Grants and Contributions:
Grant or Award spanning more than one fiscal year (2017-2018 to 2022-2023).
The past echoes through our present and shapes our thinking about the future, guiding decisions in the moment, and framing expectations for the time ahead. Accessing past knowledge and experience during complex cognitive functions such as problem-solving, reasoning or planning is essential for adaptive human functioning. Yet the neural mechanisms that support this interaction of memory and cognitive control functions remain poorly understood.
My work has shown that an assembly of functionally-connected brain regions, known as the default network, is involved in projecting oneself, in a cognitive sense, across time and space. These processes allow us to transcend our immediate environment, to reminisce about the past, and plan for the future. This suggests that the default network may play an important role in integrating memory and cognitive control processes. Yet many studies suggest just the opposite – that the default network is ‘task-negative’, and suppressed during complex cognitive tasks.
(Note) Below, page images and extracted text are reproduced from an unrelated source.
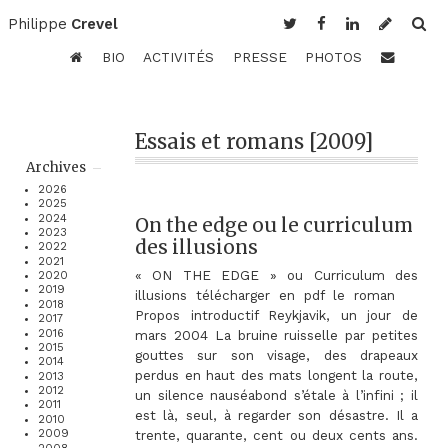
Philippe
Crevel
BIO
ACTIVITÉS
PRESSE
PHOTOS
Essais et romans [2009]
Archives
2026
2025
2024
On the edge ou le curriculum
2023
des illusions
2022
2021
« ON THE EDGE » ou Curriculum des
2020
2019
illusions télécharger en pdf le roman
2018
Propos introductif Reykjavik, un jour de
2017
2016
mars 2004 La bruine ruisselle par petites
2015
gouttes sur son visage, des drapeaux
2014
perdus en haut des mats longent la route,
2013
2012
un silence nauséabond s’étale à l’infini ; il
2011
est là, seul, à regarder son désastre. Il a
2010
2009
trente, quarante, cent ou deux cents ans.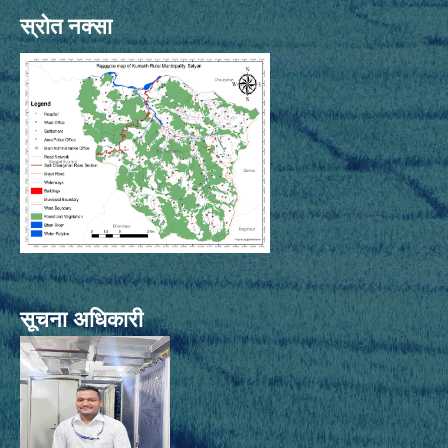
स्रोत नक्सा
सूचना अधिकारी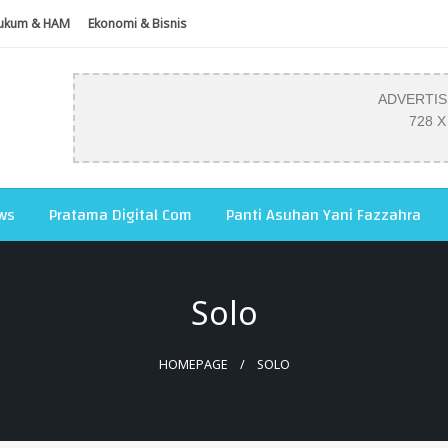
ukum & HAM
Ekonomi & Bisnis
ADVERTI
728 X
ws
Pratama Digital Com
Panti Asuhan Yani Fazzahra
Solo
HOMEPAGE
SOLO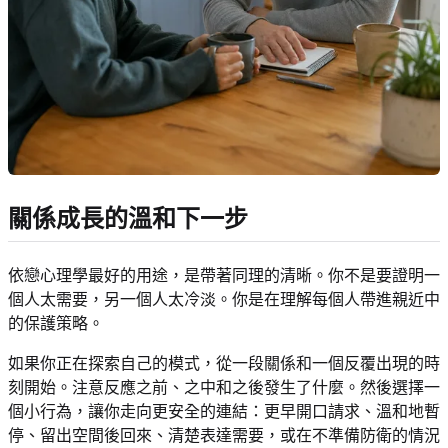
關係成長的溫和下一步
依戀心理學最好的用途，是帶著同理的清晰。你不是要證明一
個人太需要，另一個人太冷淡。你是在理解每個人帶進親近中
的保護策略。
如果你正在探索自己的模式，從一段關係和一個反覆出現的時
刻開始。注意反應之前、之中和之後發生了什麼。然後選擇一
個小行為，讓你走向更安全的連結：更早開口請求、溫和地暫
停、留出空間後回來、清楚表達需要，或在不準備防衛的情況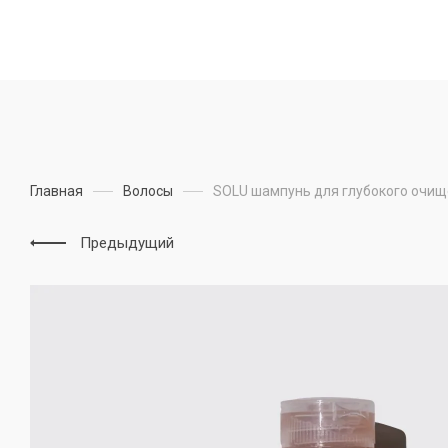
Главная
Волосы
SOLU шампунь для глубокого очищ
Предыдущий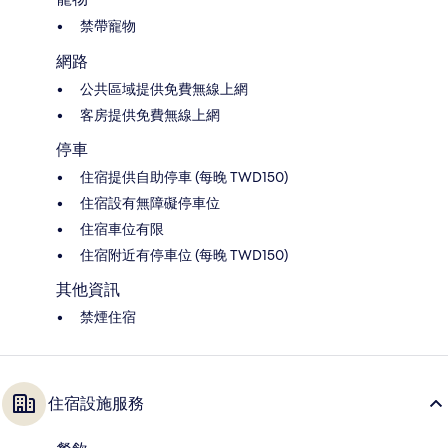
禁帶寵物
網路
公共區域提供免費無線上網
客房提供免費無線上網
停車
住宿提供自助停車 (每晚 TWD150)
住宿設有無障礙停車位
住宿車位有限
住宿附近有停車位 (每晚 TWD150)
其他資訊
禁煙住宿
住宿設施服務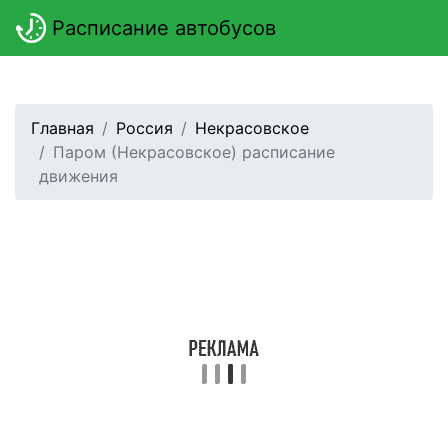
Расписание автобусов
Главная
Россия
Некрасовское
Паром (Некрасовское) расписание
движения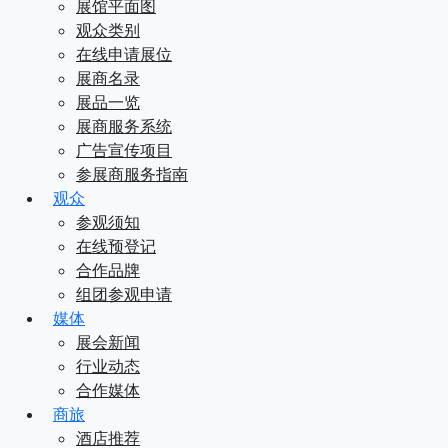
展馆平面图
观众类别
在线申请展位
展商名录
展品一览
展商服务系统
广告宣传项目
参展商服务指南
观众
参观须知
在线预登记
合作品牌
组团参观申请
媒体
展会新闻
行业动态
合作媒体
商旅
酒店推荐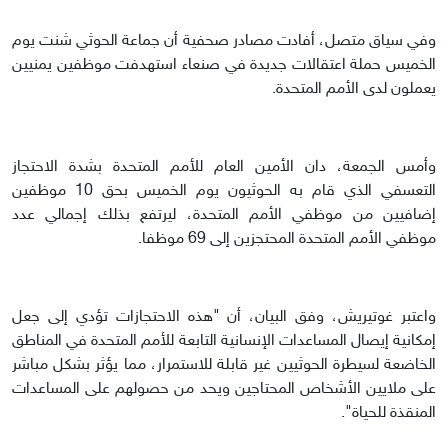
وفي سياق متصل، أفادت مصادر صحفية أن جماعة الحوثي شنت يوم
الخميس حملة اعتقالات جديدة في صنعاء استهدفت موظفين يمنيين
يعملون لدى الأمم المتحدة.
وأمس الجمعة، دان الأمين العام للأمم المتحدة بشدة الاحتجاز
التعسفي الذي قام به الحوثيون يوم الخميس بحق 10 موظفين
إضافيين من موظفي الأمم المتحدة، ليرتفع بذلك إجمالي عدد
موظفي الأمم المتحدة المحتجزين إلى 69 موظفا.
واعتبر غوتيريش، وفق البيان، أن "هذه الاحتجازات تؤدي إلى جعل
إمكانية إيصال المساعدات الإنسانية التابعة للأمم المتحدة في المناطق
الخاضعة لسيطرة الحوثيين غير قابلة للاستمرار، مما يؤثر بشكل مباشر
على ملايين الأشخاص المحتاجين ويحد من حصولهم على المساعدات
المنقذة للحياة".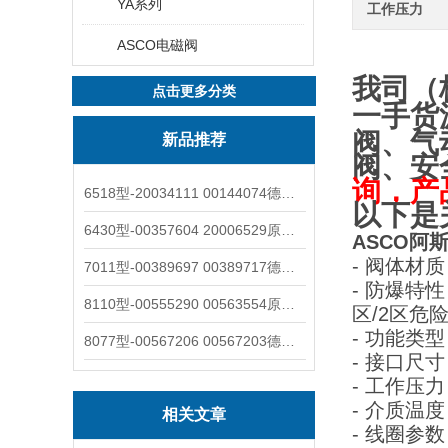
YA系列
工作压力
ASCO电磁阀
我司（
点击更多分类
一手货
阀、气
新品推荐
阀、安
询，产
6518型-20034111 00144074德国burkert宝德电磁阀6518法兰两位三通
以下是
6430型-00357604 20006529原装burkert宝德电磁阀6430黄铜三通活塞阀
ASCO阿斯
- 阀体
7011型-00389697 00389717德国burkert宝德7011电磁阀两通黄铜/不锈钢
- 防爆特
8110型-00555290 00563554原装burkert宝德8110液位开关音叉式小尺寸
区/2区危
- 功能
8077型-00567206 00567203德国burkert宝德8077椭圆齿轮流量计/传感器
- 接口尺
- 工作压力
- 介质温
相关文章
- 线圈参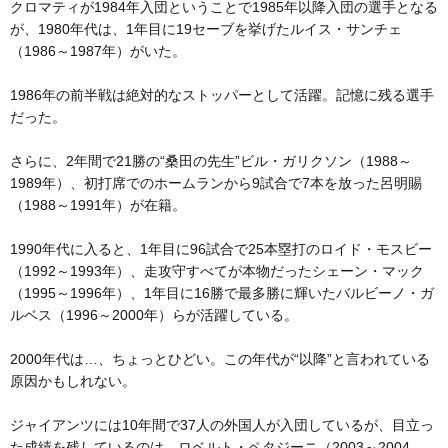
クロマティが1984年入団ということで1985年以降入団の選手となる
が、1980年代は、1年目に19セーブを挙げたルイス・サンチェ
（1986～1987年）がいた。
1986年の前半戦は絶対的なストッパーとして活躍。記憶に残る選手
だった。
さらに、2年間で21勝の“桑田の先生”ビル・ガリクソン（1988～
1989年）、初打席でのホームランから9試合で7本を放った呂明賜
（1988～1991年）が在籍。
1990年代に入ると、1年目に96試合で25本塁打のロイド・モスビー
（1992～1993年）、走攻守すべてが本物だったシェーン・マック
（1995～1996年）、1年目に16勝で最多勝に輝いたバルビーノ・ガ
ルベス（1996～2000年）らが活躍している。
2000年代は…、ちょっとひどい。この年代が“以降”と言われている
原因かもしれない。
ジャイアンツには10年間で37人の外国人が入団しているが、目立っ
た成績を残しているのは、ロベルト・ペタジーニ（2003～2004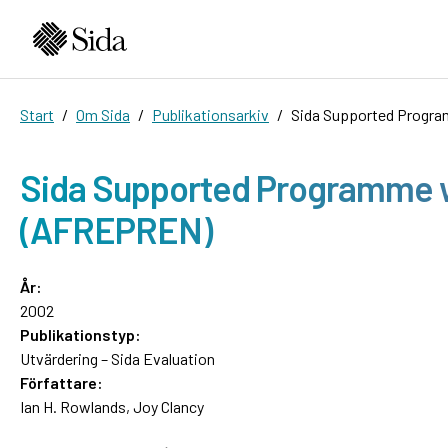
Start
Om Sida
Publikationsarkiv
Sida Supported Progra
Sida Supported Programme wi
(AFREPREN)
År:
2002
Publikationstyp:
Utvärdering – Sida Evaluation
Författare:
Ian H. Rowlands, Joy Clancy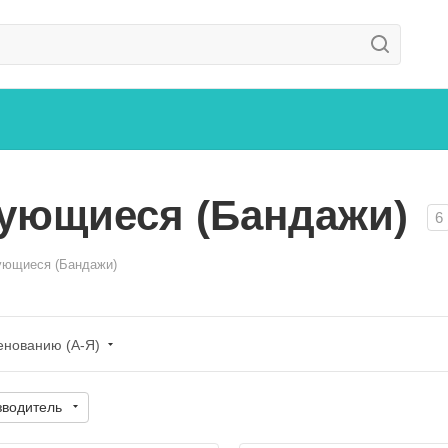
ующиеся (Бандажи)
6
ующиеся (Бандажи)
енованию (А-Я)
зводитель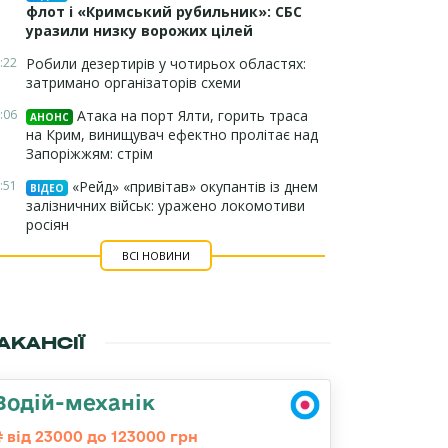
флот і «Кримський рубильник»: СБС
уразили низку ворожих цілей
:22
Робили дезертирів у чотирьох областях:
затримано організаторів схеми
:06
Атака на порт Ялти, горить траса
АНОНС
на Крим, винищувач ефектно пролітає над
Запоріжжям: стрім
:51
«Рейд» «привітав» окупантів із днем
ВІДЕО
залізничних військ: уражено локомотиви
росіян
ВСІ НОВИНИ
АКАНСІЇ
Водій-механік
від 23000 до 123000 грн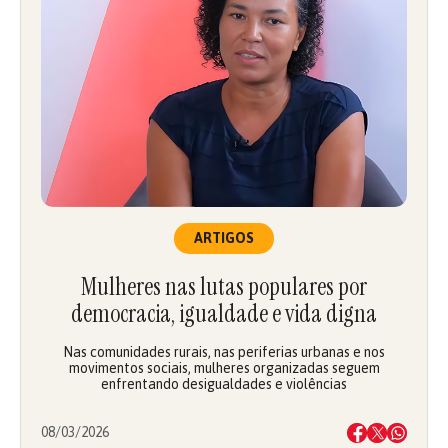
ARTIGOS
Mulheres nas lutas populares por
democracia, igualdade e vida digna
Nas comunidades rurais, nas periferias urbanas e nos
movimentos sociais, mulheres organizadas seguem
enfrentando desigualdades e violências
08/03/2026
This may be an artifact of laboratory studies which typically use stimuli devoid of personal meaning, and thus fail to engage the default network. My recent research, utilizing personally-meaningful stimuli during a cognitive control task, suggests that the default network, far from being ‘task-negative’, is an active attentional system linking memory and cognitive control.
The current proposal will extend this work, providing the first systematic investigation of default network involvement in cognitive control. Using functional neuroimaging methods, initial studies will identify the specific determinants of default network activity during cognitive control tasks. A second series of studies will directly investigate how disrupting default network activity, using neurostimulation methods, impacts cognitive control performance.
Defining the role of the default network in integrating memory and cognitive control will advance our understanding of how complex human behaviors are implemented in the brain. Further, the default network is susceptible to disruption in aging and brain disease. While not directly investigated here, the proposed research may provide critical insights linking altered default network functioning to changes in cognitive control in older adulthood. This would identify novel avenues for investigating neural mechanisms associated with age related cognitive decline.